37 Im vorliegenden Fall sieht die deutsche Regelung den Steuerabzug von Spenden an gemeinnützige Einrichtungen vor, die ihren Sitz in Deutschland haben und die weiteren Anforderungen der Regelung erfüllen, nimmt aber Spenden an Einrichtungen, die in einem anderen Mitgliedstaat ansässig und dort als gemeinnützig anerkannt sind, von dieser Steuervergünstigung aus.
38 Wie der Generalanwalt in den Nrn. 47 und 48 seiner Schlussanträge ausgeführt hat, ist die in Deutschland fehlende Abzugsfähigkeit von Spenden an als gemeinnützig anerkannte Einrichtungen, wenn sie in anderen Mitgliedstaaten ansässig sind, geeignet, sich negativ auf die Bereitschaft deutscher Steuerpflichtiger auszuwirken, an solche Einrichtungen zu spenden, da die Möglichkeit des Spendenabzugs das Verhalten des Spenders erheblich beeinflussen kann.
39 Eine solche Regelung stellt daher eine Beschränkung des freien Kapitalverkehrs dar, die gemäß Art. 56 EG grundsätzlich verboten ist.
40 Nach Art. 58 Abs. 1 Buchst. a EG berührt zwar Art. 56 EG nicht das Recht der Mitgliedstaaten, Steuerpflichtige mit unterschiedlichem Kapitalanlageort in ihrem Steuerrecht unterschiedlich zu behandeln.
41 Jedoch ist zwischen nach Art. 58 Abs. 1 Buchst. a EG erlaubten Ungleichbehandlungen und nach Art. 58 Abs. 3 EG verbotenen willkürlichen Diskriminierungen oder verschleierten Beschränkungen zu unterscheiden. Eine nationale Steuerregelung wie die im Ausgangsverfahren streitige, die zwischen inländischen und in einem anderen Mitgliedstaat ansässigen Einrichtungen unterscheidet, kann nämlich nur dann als mit den Vertragsbestimmungen über den freien Kapitalverkehr vereinbar angesehen werden, wenn die unterschiedliche Behandlung Situationen betrifft, die nicht objektiv miteinander vergleichbar sind, oder wenn sie durch einen zwingenden Grund des Allgemeininteresses wie die Notwendigkeit, die Wirksamkeit der steuerlichen Kontrollen zu gewährleisten, gerechtfertigt ist. Außerdem ist die unterschiedliche Behandlung nur dann gerechtfertigt, wenn sie nicht über das hinausgeht, was zum Erreichen des mit der fraglichen Regelung verfolgten Ziels erforderlich ist (vgl. in diesem Sinne Urteil Centro di Musicologia Walter Stauffer, Randnr. 32 und die dort angeführte Rechtsprechung).
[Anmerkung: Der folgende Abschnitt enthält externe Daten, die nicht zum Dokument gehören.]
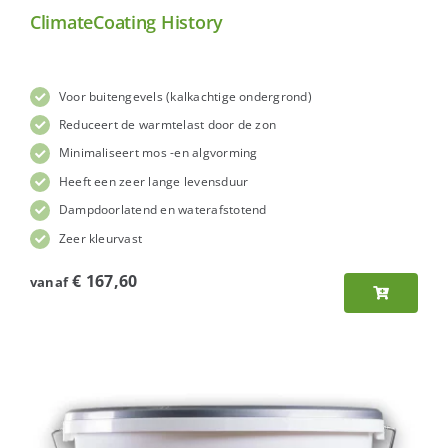
ClimateCoating History
Voor buitengevels (kalkachtige ondergrond)
Reduceert de warmtelast door de zon
Minimaliseert mos -en algvorming
Heeft een zeer lange levensduur
Dampdoorlatend en waterafstotend
Zeer kleurvast
€
167,60
vanaf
Zur Vergleichbarkeit von inländischen und in einem anderen Mitgliedstaat ansässigen als gemeinnützig anerkannten Einrichtungen
42 Die deutsche, die spanische und die französische Regierung sowie Irland und die Regierung des Vereinigten Königreichs tragen vor, dass Spenden an inländische Einrichtungen und Spenden an in einem anderen Mitgliedstaat ansässige Einrichtungen in dem Sinne nicht vergleichbar seien, dass die betreffenden Mitgliedstaaten unterschiedliche Wohltätigkeitsbegriffe und Voraussetzungen für die Anerkennung als Wohltätigkeitsorganisation anwenden und zudem die Erfüllung der von ihnen gestellten Anforderungen nur bei inländischen Einrichtungen kontrollieren könnten. Die deutsche, die spanische und die französische Regierung fügen hinzu, dass der Grund dafür, dass ein Mitgliedstaat auf bestimmte Steuereinnahmen verzichte, indem er Spenden an in seinem Hoheitsgebiet ansässige gemeinnützige Einrichtungen von der Steuer befreie, darin liege, dass ihm solche Einrichtungen bestimmte Gemeinwohlaufgaben abnähmen, die er sonst selbst unter Verwendung von Steuereinnahmen erfüllen müsste.
43 Zunächst ist festzustellen, dass es Sache jedes einzelnen Mitgliedstaats ist, festzulegen, ob er, um bestimmte als gemeinnützig anerkannte Tätigkeiten zu fördern, für private oder öffentliche Einrichtungen, die solche Tätigkeiten ausüben, wie auch für Steuerpflichtige, die ihnen Spenden zukommen lassen, Steuervergünstigungen vorsieht.
44 Zwar ist es legitim, dass ein Mitgliedstaat die Gewährung von Steuervergünstigungen Einrichtungen vorbehält, die bestimmte seiner Gemeinwohlziele verfolgen (vgl. in diesem Sinne Urteil Centro di Musicologia Walter Stauffer, Randnr. 57), doch kann er solche Vergünstigungen nicht Einrichtungen vorbehalten, die in seinem Hoheitsgebiet ansässig sind und deren Tätigkeiten ihn daher von bestimmten seiner Aufgaben entlasten können.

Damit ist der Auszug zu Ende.